Un cuore e una chitarra

17 Gennaio 2010 di Alvaro Delmo

di Alvaro Delmo

L’immagine sbagliata di Michele Zarrillo, descritto con gli stereotipi sui cantanti sanremesi da parte della stampa in teoria specializzata… 

C’è un cantante al quale, potendo, faremmo volentieri una serie di domande: “Perché a Sanremo proponi sempre dei lenti? Perché non dimostri che sai fare anche qualcosa di diverso, come del resto si capisce ascoltando i tuoi album? Perché non porti mai sul palco con te una chitarra?”. Non sapete quanto sia infatti fastidioso sentire commenti su di lui che finiscono sempre in “è bravo ma canta sempre canzoni tristi”. Ecco, questa volta vorremmo cercare di sfatare un luogo comune che lo riguarda, cominciando con il dire che il musicista in questione, oltre ad avere una gran voce, è soprattutto un ottimo chitarrista, acustico così come elettrico.
Negli anni ’70 militò in alcune band ‘seminal’ del rock progressive italiano (Semiramis e per brevissimo tempo Il Rovescio della Medaglia) per poi approdare alla carriera solista. Noi, anche per ragioni anagrafiche, ce lo ricordiamo però dai primissimi anni ’80 quando tentò la carta Sanremo. Per chi non l’avesse capito a questo punto è necessario rivelare che il personaggio in questione è Michele Zarrillo che nel 1981 portò sul palco dell’Ariston un piccolo capolavoro, Su quel pianeta libero “quel mondo così piccolo che c’entra solo un fiore quel mondo in cui ero libero di amare solo te”, al quale replicò degnamente l’anno successivo con Una rosa blu, quella “che non va più via dolce e un po’ perversa come un po’ diversa è la tua fantasia”. Il successo, misteriosamente, allora stentò ad arrivare e anche la vittoria tra le Nuove Proposte del 1987 (La notte dei pensieri, con un look rivoluzionato rispetto al passato passò abbastanza inosservata. Il rischio a questo punto era che un ottimo artista andasse a finire nel dimenticatoio, come tante volte succede nel mondo della musica e non solo.
Fortunatamente a Zarrillo è stata poi data la possibilità di ritornare a farsi sentire sempre ripartendo da Sanremo (1992, Strade di Roma e raggiungendo finalmente il successo nel 1997 con l’album L’amore vuole amore (quasi un milione di copie vendute), nel quale rivestì anche alcuni suoi brani del passato.

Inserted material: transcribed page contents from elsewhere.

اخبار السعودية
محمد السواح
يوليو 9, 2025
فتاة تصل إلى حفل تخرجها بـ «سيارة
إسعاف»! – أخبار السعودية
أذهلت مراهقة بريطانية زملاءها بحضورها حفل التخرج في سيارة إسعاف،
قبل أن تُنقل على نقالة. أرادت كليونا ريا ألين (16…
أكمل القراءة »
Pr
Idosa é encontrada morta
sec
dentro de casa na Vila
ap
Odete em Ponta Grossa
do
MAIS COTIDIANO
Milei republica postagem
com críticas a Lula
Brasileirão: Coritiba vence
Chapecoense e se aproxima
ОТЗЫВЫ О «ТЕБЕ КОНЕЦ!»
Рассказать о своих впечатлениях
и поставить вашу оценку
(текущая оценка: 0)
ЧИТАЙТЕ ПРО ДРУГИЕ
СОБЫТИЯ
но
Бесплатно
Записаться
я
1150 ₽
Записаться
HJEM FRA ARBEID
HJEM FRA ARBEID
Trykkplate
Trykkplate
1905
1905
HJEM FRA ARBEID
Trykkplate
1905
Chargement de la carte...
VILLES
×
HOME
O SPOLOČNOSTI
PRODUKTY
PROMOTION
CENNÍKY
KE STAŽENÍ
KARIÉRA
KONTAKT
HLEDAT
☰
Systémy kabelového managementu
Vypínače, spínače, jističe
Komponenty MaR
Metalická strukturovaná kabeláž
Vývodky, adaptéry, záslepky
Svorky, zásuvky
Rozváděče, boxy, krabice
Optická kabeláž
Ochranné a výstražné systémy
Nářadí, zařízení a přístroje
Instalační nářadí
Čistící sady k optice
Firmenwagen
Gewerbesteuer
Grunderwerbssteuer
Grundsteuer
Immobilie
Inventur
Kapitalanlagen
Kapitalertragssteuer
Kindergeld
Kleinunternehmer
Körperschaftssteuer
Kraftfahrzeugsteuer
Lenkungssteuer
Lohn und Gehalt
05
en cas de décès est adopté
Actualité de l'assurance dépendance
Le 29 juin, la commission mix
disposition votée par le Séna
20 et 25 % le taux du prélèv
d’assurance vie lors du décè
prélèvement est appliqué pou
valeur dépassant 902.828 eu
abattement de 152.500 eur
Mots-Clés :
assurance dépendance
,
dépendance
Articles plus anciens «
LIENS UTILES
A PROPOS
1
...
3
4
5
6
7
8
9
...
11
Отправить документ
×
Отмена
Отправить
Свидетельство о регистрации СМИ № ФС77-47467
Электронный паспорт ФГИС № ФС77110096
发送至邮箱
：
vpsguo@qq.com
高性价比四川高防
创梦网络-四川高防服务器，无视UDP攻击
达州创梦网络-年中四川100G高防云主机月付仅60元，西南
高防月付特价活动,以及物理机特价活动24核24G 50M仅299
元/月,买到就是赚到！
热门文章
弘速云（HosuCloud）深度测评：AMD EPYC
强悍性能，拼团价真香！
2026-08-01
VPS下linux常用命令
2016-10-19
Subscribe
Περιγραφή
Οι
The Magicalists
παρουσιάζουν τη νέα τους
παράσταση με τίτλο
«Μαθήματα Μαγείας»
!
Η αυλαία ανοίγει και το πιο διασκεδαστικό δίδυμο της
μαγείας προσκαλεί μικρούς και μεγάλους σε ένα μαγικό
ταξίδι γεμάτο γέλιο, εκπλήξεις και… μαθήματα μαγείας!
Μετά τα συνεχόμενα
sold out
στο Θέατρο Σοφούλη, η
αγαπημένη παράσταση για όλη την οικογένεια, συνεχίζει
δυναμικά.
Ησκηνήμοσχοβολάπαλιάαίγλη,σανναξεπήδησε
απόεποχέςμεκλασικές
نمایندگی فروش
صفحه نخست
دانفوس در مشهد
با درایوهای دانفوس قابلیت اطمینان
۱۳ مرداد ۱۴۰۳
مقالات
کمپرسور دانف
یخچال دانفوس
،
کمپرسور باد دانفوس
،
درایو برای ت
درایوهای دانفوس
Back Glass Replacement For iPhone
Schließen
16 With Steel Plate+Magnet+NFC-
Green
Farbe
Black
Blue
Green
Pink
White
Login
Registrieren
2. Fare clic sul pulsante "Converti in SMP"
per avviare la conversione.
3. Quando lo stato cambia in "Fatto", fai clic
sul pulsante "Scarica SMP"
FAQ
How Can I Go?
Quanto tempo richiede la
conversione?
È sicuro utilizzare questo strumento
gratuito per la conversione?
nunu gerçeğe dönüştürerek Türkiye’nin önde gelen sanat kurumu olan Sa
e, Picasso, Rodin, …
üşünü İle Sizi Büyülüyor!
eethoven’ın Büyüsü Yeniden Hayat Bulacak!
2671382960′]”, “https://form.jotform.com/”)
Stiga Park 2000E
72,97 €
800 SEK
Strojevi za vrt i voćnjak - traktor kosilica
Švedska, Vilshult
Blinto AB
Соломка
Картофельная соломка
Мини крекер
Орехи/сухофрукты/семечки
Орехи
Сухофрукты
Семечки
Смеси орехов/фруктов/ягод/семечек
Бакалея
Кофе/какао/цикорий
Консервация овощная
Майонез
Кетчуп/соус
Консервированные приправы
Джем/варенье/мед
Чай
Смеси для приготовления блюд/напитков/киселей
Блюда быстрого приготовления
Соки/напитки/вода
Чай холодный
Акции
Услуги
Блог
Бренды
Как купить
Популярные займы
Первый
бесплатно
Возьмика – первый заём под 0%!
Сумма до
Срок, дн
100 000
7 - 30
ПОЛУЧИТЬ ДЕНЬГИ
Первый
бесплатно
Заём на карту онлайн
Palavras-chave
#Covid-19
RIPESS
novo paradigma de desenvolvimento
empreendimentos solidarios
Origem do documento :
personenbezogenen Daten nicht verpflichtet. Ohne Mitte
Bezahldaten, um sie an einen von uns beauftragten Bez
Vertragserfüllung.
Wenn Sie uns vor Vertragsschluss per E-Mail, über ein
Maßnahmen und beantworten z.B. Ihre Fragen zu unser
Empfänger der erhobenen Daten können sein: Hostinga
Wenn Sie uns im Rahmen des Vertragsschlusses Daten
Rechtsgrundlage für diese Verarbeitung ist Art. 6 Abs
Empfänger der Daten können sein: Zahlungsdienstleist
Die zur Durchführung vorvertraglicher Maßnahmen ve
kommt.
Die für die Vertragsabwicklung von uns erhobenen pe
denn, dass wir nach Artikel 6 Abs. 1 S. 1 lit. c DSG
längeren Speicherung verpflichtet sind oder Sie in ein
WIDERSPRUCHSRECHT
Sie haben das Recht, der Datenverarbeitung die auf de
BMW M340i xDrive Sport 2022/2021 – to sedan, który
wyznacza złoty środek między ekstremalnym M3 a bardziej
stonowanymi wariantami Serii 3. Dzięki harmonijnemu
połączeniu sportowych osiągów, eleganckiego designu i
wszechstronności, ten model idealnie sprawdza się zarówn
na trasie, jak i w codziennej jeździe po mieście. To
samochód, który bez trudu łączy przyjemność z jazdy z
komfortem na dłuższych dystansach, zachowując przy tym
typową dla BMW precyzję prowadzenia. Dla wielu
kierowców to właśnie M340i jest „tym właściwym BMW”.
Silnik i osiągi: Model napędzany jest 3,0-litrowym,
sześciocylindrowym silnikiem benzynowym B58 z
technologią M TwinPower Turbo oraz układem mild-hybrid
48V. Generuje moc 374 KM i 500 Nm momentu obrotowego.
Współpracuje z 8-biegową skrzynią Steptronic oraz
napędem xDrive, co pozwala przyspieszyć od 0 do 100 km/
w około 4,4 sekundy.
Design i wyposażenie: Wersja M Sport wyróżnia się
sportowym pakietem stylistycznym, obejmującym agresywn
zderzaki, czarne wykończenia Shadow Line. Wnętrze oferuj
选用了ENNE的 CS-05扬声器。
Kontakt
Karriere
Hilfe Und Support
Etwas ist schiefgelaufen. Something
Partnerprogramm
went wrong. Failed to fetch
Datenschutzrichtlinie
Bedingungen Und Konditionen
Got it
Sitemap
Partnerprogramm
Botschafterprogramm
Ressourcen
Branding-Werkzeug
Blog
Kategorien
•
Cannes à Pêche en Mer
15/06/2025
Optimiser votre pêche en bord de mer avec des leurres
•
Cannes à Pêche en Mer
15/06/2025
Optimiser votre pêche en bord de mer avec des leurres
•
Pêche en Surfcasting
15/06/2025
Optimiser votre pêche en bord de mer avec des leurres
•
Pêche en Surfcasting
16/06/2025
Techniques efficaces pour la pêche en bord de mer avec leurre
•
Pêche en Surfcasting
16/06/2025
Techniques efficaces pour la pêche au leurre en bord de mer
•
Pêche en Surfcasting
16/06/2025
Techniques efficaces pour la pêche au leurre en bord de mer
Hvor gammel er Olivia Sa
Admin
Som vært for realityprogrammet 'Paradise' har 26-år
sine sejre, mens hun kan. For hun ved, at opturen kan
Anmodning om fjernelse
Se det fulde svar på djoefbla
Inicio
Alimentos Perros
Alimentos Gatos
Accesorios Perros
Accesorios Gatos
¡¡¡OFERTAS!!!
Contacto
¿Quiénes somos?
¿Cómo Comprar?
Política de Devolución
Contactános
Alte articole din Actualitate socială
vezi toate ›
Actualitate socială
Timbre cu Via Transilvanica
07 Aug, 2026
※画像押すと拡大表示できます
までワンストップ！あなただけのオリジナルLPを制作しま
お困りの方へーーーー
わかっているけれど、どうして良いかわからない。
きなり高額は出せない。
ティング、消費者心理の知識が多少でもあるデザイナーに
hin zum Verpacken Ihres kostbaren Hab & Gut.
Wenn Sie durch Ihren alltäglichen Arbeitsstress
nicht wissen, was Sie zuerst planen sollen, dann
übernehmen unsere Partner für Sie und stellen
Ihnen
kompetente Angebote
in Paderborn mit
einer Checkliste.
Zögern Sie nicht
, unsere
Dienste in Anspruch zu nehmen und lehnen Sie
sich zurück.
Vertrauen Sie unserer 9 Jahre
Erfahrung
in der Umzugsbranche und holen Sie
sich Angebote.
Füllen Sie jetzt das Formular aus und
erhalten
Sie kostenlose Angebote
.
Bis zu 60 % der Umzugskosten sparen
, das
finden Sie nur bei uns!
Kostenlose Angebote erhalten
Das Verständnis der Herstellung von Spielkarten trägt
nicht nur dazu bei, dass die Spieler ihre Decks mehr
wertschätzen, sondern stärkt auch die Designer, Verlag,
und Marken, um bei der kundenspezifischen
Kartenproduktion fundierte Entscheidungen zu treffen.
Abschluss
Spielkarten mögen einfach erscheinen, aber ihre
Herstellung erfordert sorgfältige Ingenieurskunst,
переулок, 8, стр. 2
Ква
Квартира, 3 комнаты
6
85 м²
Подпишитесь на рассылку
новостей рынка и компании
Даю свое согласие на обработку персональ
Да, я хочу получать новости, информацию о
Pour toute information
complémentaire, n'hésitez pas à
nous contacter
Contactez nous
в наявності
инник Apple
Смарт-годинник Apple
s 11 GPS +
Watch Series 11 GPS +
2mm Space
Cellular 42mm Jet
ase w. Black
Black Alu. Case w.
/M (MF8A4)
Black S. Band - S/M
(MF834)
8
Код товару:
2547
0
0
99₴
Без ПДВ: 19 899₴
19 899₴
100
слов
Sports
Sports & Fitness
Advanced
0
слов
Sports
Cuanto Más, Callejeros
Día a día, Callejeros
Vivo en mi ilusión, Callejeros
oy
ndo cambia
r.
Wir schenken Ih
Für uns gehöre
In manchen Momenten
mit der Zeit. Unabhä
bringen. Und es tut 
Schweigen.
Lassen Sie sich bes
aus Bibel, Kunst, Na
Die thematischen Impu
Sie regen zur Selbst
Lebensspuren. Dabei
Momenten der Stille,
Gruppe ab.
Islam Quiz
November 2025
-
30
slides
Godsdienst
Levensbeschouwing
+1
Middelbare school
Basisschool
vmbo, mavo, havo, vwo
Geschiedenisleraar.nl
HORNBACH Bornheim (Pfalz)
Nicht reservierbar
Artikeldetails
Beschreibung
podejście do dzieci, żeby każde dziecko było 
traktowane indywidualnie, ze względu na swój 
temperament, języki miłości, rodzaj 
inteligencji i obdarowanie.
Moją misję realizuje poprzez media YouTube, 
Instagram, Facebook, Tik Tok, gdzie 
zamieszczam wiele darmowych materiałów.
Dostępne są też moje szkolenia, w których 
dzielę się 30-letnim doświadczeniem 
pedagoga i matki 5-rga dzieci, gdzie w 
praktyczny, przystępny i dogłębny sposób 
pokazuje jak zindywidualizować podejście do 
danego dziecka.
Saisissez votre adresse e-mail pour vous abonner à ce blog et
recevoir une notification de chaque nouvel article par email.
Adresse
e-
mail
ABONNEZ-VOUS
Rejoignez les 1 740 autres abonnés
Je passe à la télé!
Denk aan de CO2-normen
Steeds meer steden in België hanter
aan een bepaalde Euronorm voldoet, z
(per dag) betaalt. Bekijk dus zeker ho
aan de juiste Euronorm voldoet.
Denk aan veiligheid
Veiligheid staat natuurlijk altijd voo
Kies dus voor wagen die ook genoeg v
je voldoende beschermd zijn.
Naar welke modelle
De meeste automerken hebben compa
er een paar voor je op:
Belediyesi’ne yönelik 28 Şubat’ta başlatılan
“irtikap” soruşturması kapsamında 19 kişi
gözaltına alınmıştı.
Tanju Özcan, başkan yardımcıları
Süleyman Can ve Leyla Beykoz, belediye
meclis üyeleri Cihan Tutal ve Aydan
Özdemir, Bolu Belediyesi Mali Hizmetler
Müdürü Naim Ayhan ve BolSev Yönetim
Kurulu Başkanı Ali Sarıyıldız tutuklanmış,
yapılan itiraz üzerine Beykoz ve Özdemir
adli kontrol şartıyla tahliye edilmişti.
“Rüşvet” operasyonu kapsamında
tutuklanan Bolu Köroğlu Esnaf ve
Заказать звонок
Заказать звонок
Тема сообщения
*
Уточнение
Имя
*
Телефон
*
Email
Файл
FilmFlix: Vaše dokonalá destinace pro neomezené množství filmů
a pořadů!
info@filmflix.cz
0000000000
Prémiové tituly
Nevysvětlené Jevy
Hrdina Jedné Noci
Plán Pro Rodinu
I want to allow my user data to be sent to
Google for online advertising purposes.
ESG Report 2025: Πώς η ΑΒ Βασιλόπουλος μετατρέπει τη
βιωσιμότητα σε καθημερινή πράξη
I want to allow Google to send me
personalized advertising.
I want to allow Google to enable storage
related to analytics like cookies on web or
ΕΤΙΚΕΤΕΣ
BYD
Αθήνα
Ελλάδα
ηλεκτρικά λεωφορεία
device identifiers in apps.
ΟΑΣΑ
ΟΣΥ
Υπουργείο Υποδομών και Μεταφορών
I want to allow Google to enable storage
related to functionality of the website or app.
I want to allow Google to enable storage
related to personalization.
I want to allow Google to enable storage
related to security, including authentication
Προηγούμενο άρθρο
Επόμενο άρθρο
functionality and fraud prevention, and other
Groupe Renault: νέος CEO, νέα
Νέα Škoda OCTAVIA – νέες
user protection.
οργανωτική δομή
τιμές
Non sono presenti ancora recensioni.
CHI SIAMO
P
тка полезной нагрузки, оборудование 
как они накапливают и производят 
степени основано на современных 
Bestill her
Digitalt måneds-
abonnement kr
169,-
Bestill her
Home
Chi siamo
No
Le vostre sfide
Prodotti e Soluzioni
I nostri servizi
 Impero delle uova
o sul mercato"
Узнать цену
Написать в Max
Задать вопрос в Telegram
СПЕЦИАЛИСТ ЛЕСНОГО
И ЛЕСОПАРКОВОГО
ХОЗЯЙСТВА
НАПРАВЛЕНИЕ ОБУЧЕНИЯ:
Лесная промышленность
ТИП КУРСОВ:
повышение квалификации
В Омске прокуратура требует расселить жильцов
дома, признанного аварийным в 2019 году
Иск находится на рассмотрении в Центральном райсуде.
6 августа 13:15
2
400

In scaletta c’era anche quella Cinque giorni (quinto posto a Sanremo 1994) che due anni prima lo aveva fatto definitivamente riscoprire. Come dicevamo a nostro avviso Michele è rimasto poi troppo legato a un certo genere di brano quando si è poi presentato le volte successive (e sono state tante) al Festival.
Non vorremmo essere fraintesi: da L’elefante e la farfalla (1996) a L’ultimo film insieme (2008) Zarrillo ha sempre proposto in gara canzoni di buon livello. Il problema è che secondo noi ha rischiato poco, visto che proprio la già citata L’amore vuole amore così come Non arriveranno i nostri, per fare solo due esempi, avrebbero potuto invece far cambiare idea ai tanti che, fedeli alla regola del luogocomunismo di cui abbiamo già parlato in altre occasioni, basano i propri giudizi esclusivamente su singoli episodi (intesi come canzoni) anziché cercare di conoscere l’opera completa di un artista prima di esprimere un’opinione. A questo proposito, ricordiamo ancora nel 2008 le reazioni stupite di molti allo strepitoso duetto elettrico tra Cesareo (la chitarra di Elio e le Storie Tese) e Zarrillo nel corso del geniale Dopofestival di quell’anno. Era la stessa chitarra che nei suoi concerti la fa ancora oggi spesso da padrona trascinando inesorabilmente il pubblico. La prossima volta la vogliamo anche all’Ariston!